Mr Miliband said he did not want to “put a number” on how many students Labour would want to pursue the new courses.
However, such practical degrees would be the party’s priority for the expansion of university places if it takes power next year.
“For too long, governments have believed there is only one way to success through education, which is to follow the conventional academic route: to do GCSEs, A-levels, a traditional academic subject at university and then on to career,” the Labour leader said.
This route has worked for many, Mr Miliband argued, adding that he was proud of Labour’s record on expanding access to university.
“But we know that conventional academic route doesn’t work for everyone,” he said.
“The kind of aspiration we need to succeed cannot be limited to some and not all.
“We must be one nation, not two.”
Mr Miliband said a Labour government, working with businesses and employers will “revolutionise learning and training” to build a high-quality, high-skill economy for the future.
“As the culmination of our reform agenda for the forgotten 50% who do not currently go to university, the next Labour government will work with our companies and our universities to develop new technical degrees,” he said.
“This is not currently the priority of our universities because it has never been the priority of government.
“We are determined to change that.”
Labour has already announced other measures to overhaul practical training, including a technical baccalaureate for 16-19-year-olds and a requirement for further education lecturers to hold teaching qualifications.
The latest news comes in the midst of the Journal campaign, which seeks to boost the number of North East businesses taking on apprentices.
The issue is particularly pressing for the region, as vast swathes of experienced employees in the engineering and manufacturing sectors are due to retire in the coming years, the worry being that skillsets developed over long periods of times could be lost unless a new generation is welcomed on board and properly trained.
In recent months, there have been numerous signs of growing enthusiasm for the agenda, with companies such as the County Durham-based Esh Group and BT announcing masses of vacancies for motivated young people.
Training providers have also reported growing numbers of young people seeking out their services, while the North East Chamber of Commerce has thrown its weight behind the issue through the likes of the 100 Days Apprenticeship Challenge.
According to a new poll commissioned by the Sutton Trust charity, more than a third of adults now believe a degree-level apprenticeship would be better for a young person’s career prospects, while just over a fifth (21%) backed university study as the best option.
Separate research from the charity, however, suggests many parents are still likely to see the apprenticeships as the second best option.
More than half (56%) of mothers and fathers surveyed said that they were likely to encourage their child to study for a degree, but just 40% said the same about apprenticeships.
And while over half of 11 to 16-year-olds said they would be interested in becoming an apprentice - rather than going to university - if it was for a job they wanted to do, less than a third (31%) said their teachers had discussed apprenticeships with them.
The research also found almost two-thirds of teachers (65%) would rarely or never advise a high-achieving student to consider an apprenticeship.

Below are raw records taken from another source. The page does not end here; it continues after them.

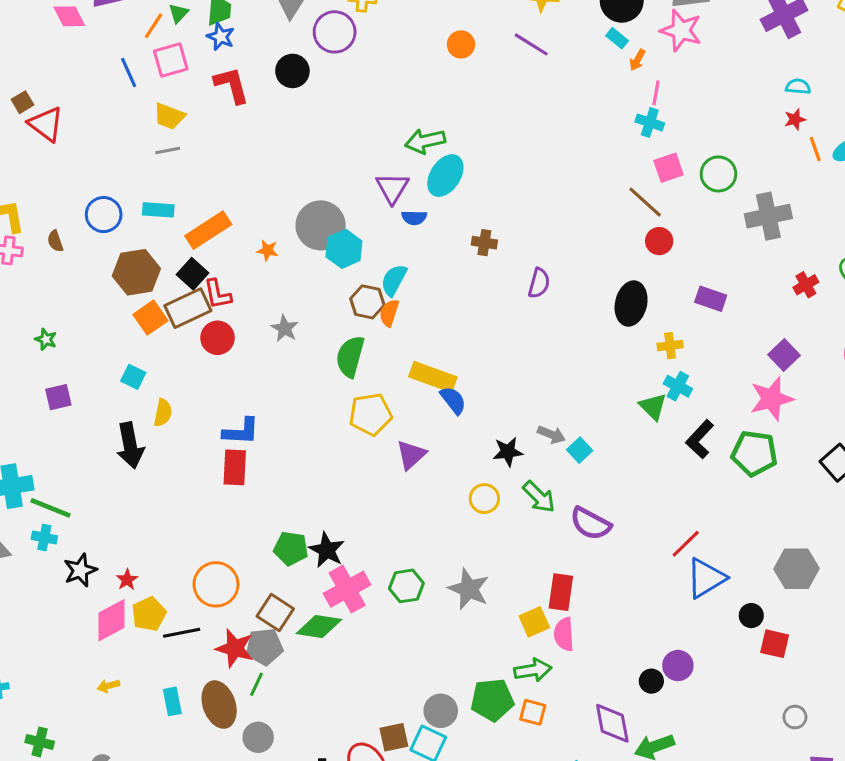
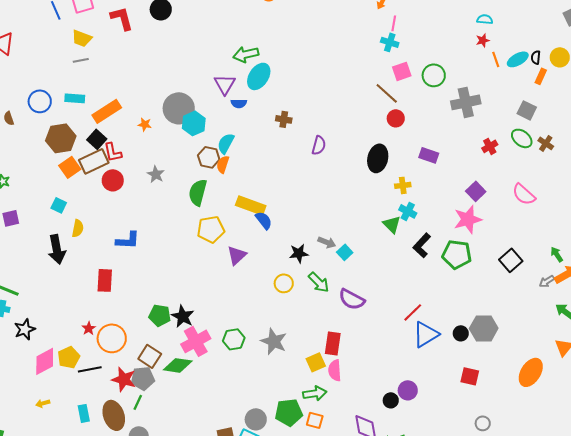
red rectangle: (235, 467) -> (105, 280), moved
red star: (127, 580) -> (89, 328), moved
black circle: (751, 616) -> (461, 333), moved

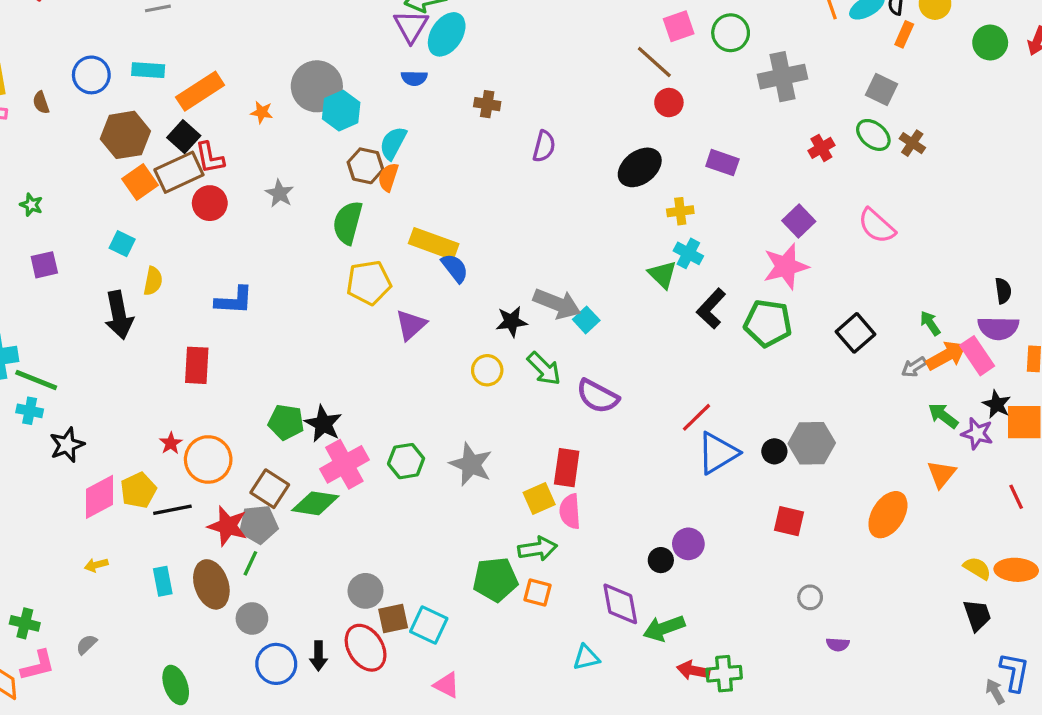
purple triangle: (225, 84) -> (411, 26), moved
black ellipse: (378, 158) -> (640, 167), turned 40
gray arrow: (327, 242) -> (557, 304), size x1.6
gray circle: (256, 419) -> (366, 591), moved

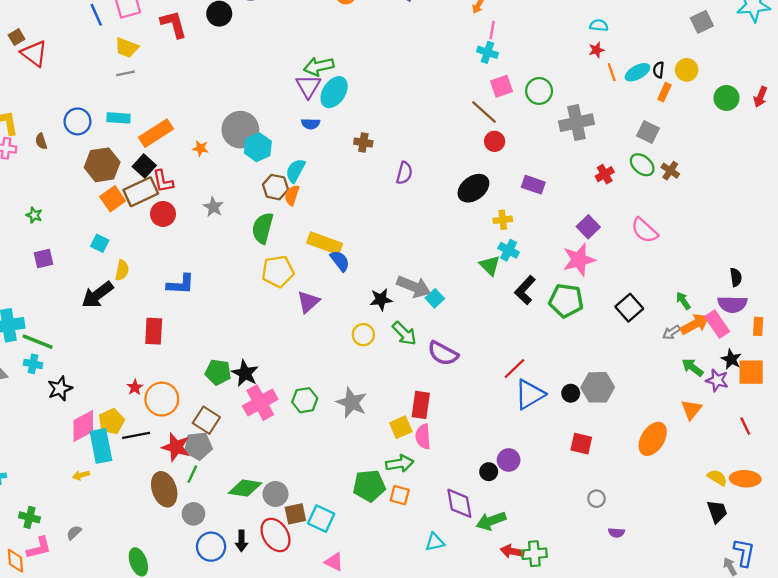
black arrow: (119, 315) -> (97, 295), turned 64
green diamond: (315, 503) -> (245, 488), moved
cyan rectangle: (163, 581) -> (101, 446), moved, size x1.6

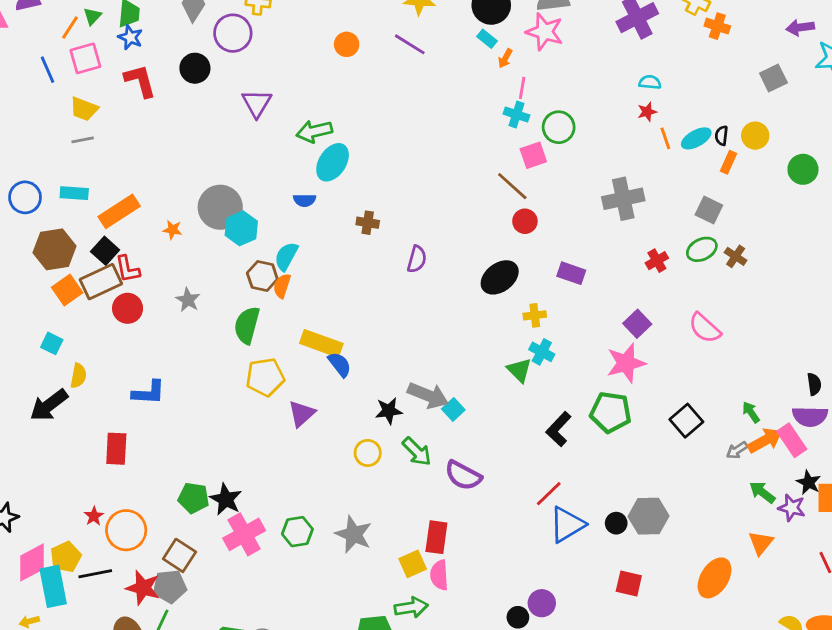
purple triangle: (308, 86) -> (257, 103), moved
green circle: (539, 91) -> (559, 127), moved
green ellipse: (642, 165) -> (702, 249), turned -65
black L-shape: (525, 290) -> (559, 429), moved

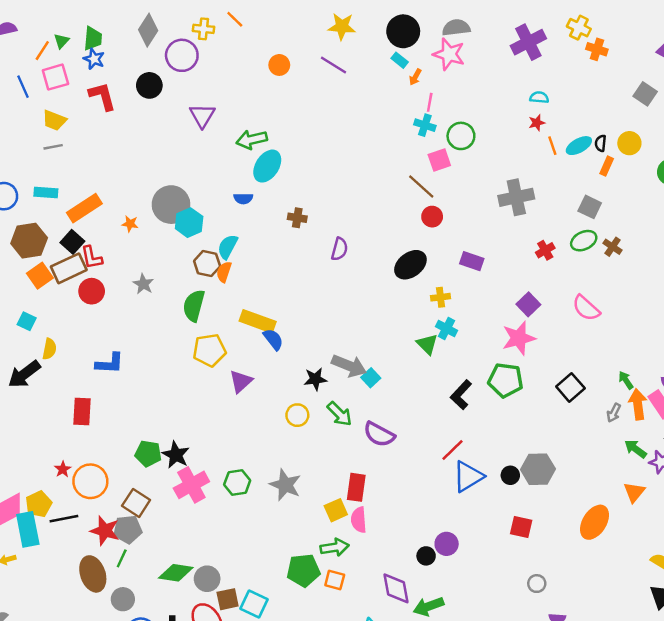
gray square: (773, 78) -> (645, 94), turned -30
orange arrow: (765, 440) -> (638, 404), turned -68
gray arrow: (737, 450) -> (614, 413), turned -30

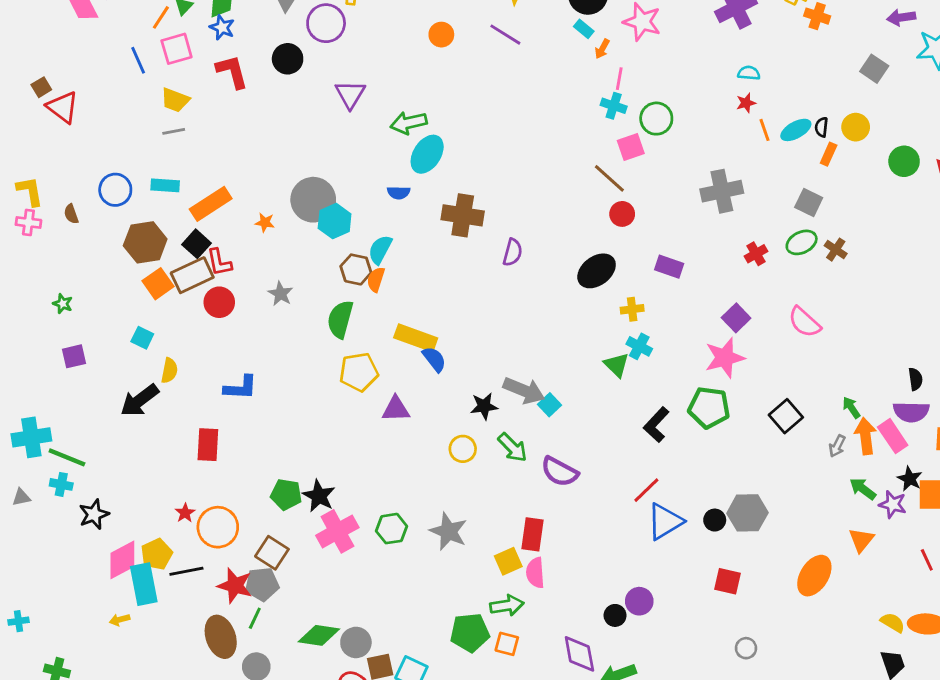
brown cross: (297, 218) -> (463, 215), size x1.8
purple triangle: (241, 381) -> (396, 409), turned 40

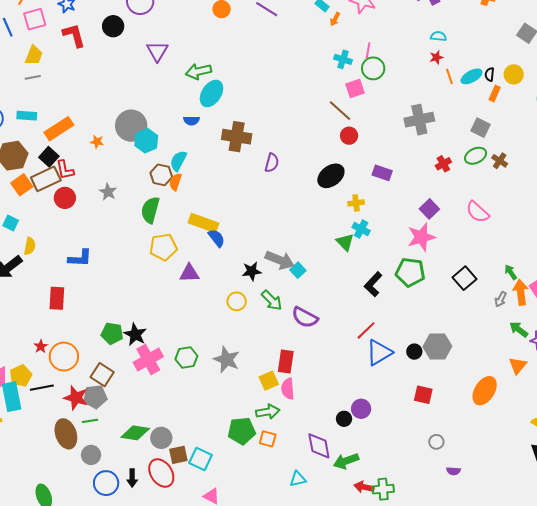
pink line: (619, 79) -> (368, 50), moved
yellow trapezoid: (175, 100) -> (34, 55), turned -90
green line: (255, 618) -> (90, 421), turned 56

Conor Ryan, director of research at the Sutton Trust said: “There is a growing appetite for real apprenticeships among young people and the wider public.
“But there are still not nearly enough apprenticeships at A-level or degree standard available.
“It is vital that this gap is addressed.
“Our research has shown that in other European countries, particularly in Germany and Switzerland, three-year good-quality apprenticeships are a serious option for all young people. Despite some recent improvements, we still have a mountain to climb to match ambitions in England.”